── Supplied data ──

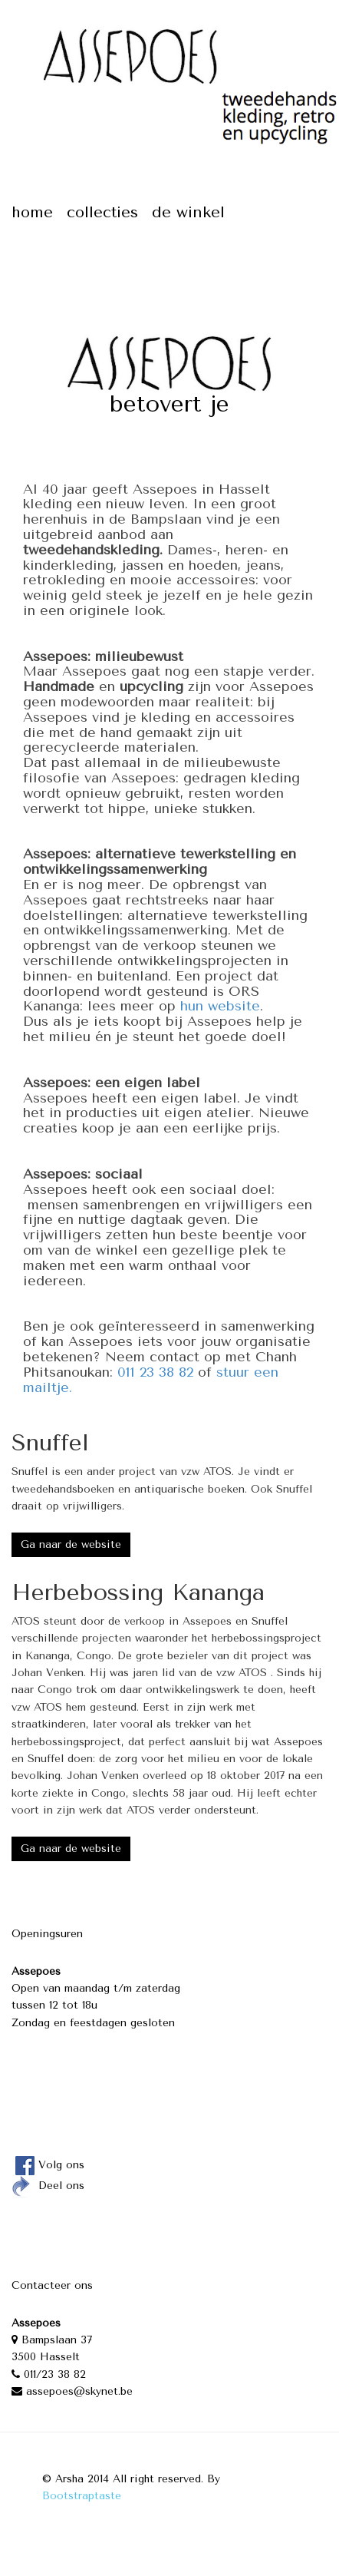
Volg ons (48, 2164)
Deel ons (48, 2185)
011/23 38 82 (49, 2374)
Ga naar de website (71, 1544)
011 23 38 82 (155, 1372)
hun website (220, 1005)
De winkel (188, 212)
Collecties (102, 212)
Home (32, 212)
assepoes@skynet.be (72, 2391)
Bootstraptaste (81, 2495)
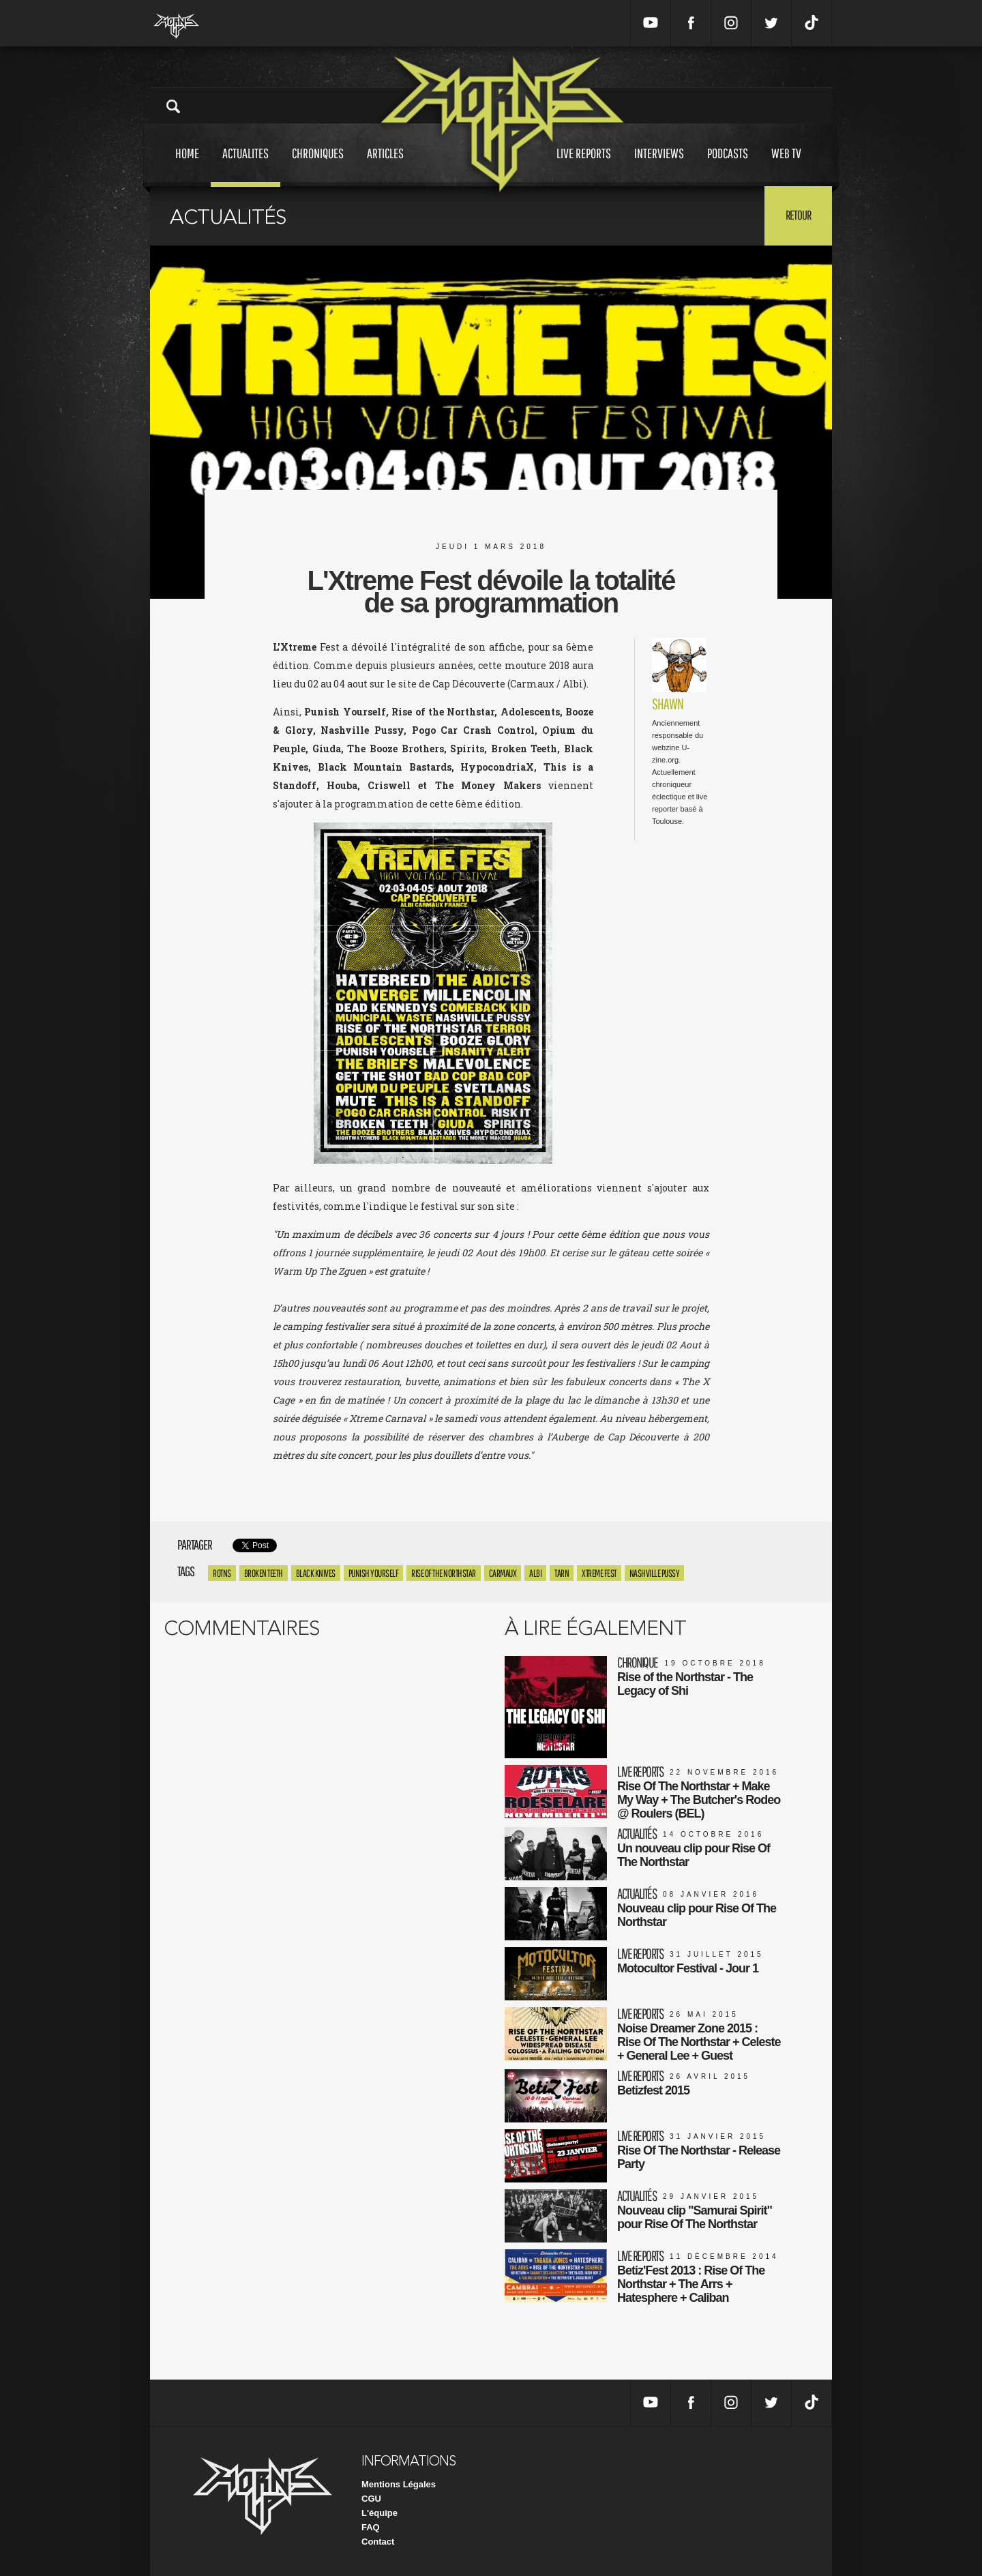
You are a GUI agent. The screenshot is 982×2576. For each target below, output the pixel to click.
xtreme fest (599, 1573)
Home (187, 166)
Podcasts (728, 166)
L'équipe (379, 2513)
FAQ (370, 2527)
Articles (385, 166)
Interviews (659, 166)
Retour (798, 214)
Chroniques (317, 166)
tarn (561, 1573)
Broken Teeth (263, 1573)
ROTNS (222, 1573)
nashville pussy (654, 1573)
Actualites (245, 166)
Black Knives (316, 1573)
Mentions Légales (398, 2484)
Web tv (786, 166)
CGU (371, 2498)
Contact (377, 2541)
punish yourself (373, 1573)
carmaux (503, 1573)
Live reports (584, 166)
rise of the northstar (443, 1573)
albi (535, 1573)
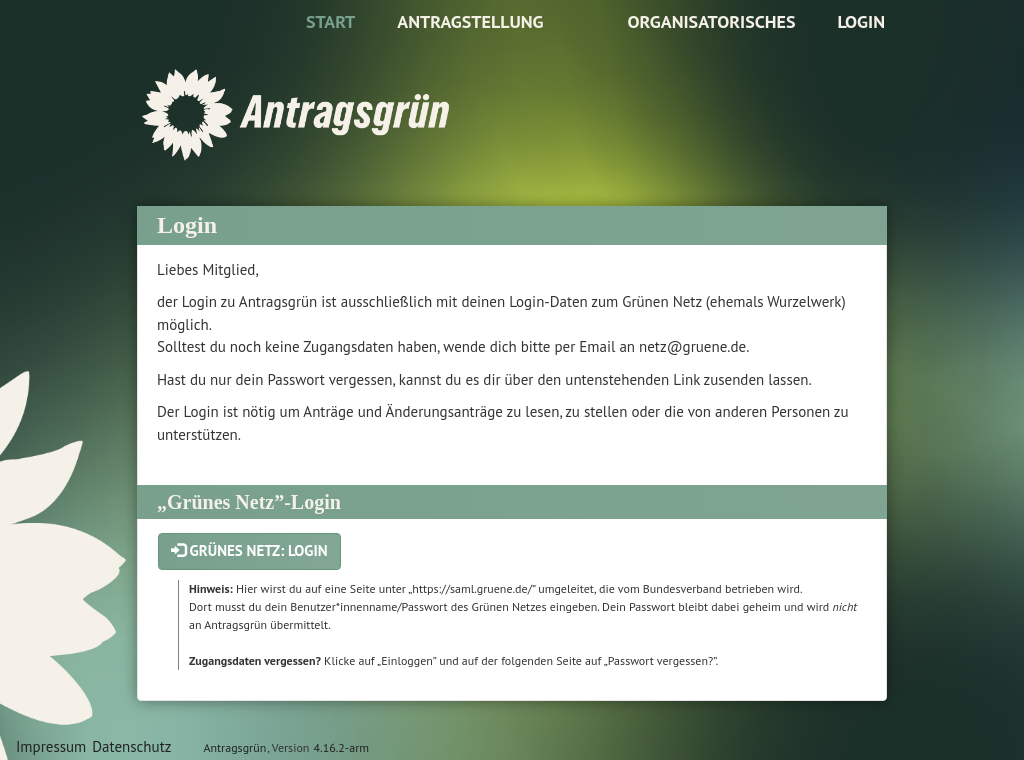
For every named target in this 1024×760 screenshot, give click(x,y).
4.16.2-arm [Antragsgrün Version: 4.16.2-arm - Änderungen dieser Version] (341, 747)
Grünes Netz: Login (249, 550)
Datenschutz (131, 746)
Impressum (51, 746)
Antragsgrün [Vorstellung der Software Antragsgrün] (234, 747)
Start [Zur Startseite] (330, 21)
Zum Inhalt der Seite (76, 46)
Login (861, 21)
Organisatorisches (711, 21)
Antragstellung (470, 21)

───

All lines from the beginning of the entries above to the line containing "Actualites (245, 166)", inclusive, should be printed exactly, apart from the pictures.

Volg ons (48, 2164)
Deel ons (48, 2185)
011/23 38 82 (49, 2374)
Ga naar de website (71, 1544)
011 23 38 82 (155, 1372)
hun website (220, 1005)
De winkel (188, 212)
Collecties (102, 212)
Home (32, 212)
assepoes@skynet.be (72, 2391)
Bootstraptaste (81, 2495)
You are a GUI agent. The screenshot is 982×2576. For each target below, output the pixel to click.
xtreme fest (599, 1573)
Home (187, 166)
Podcasts (728, 166)
L'équipe (379, 2513)
FAQ (370, 2527)
Articles (385, 166)
Interviews (659, 166)
Retour (798, 214)
Chroniques (317, 166)
tarn (561, 1573)
Broken Teeth (263, 1573)
ROTNS (222, 1573)
nashville pussy (654, 1573)
Actualites (245, 166)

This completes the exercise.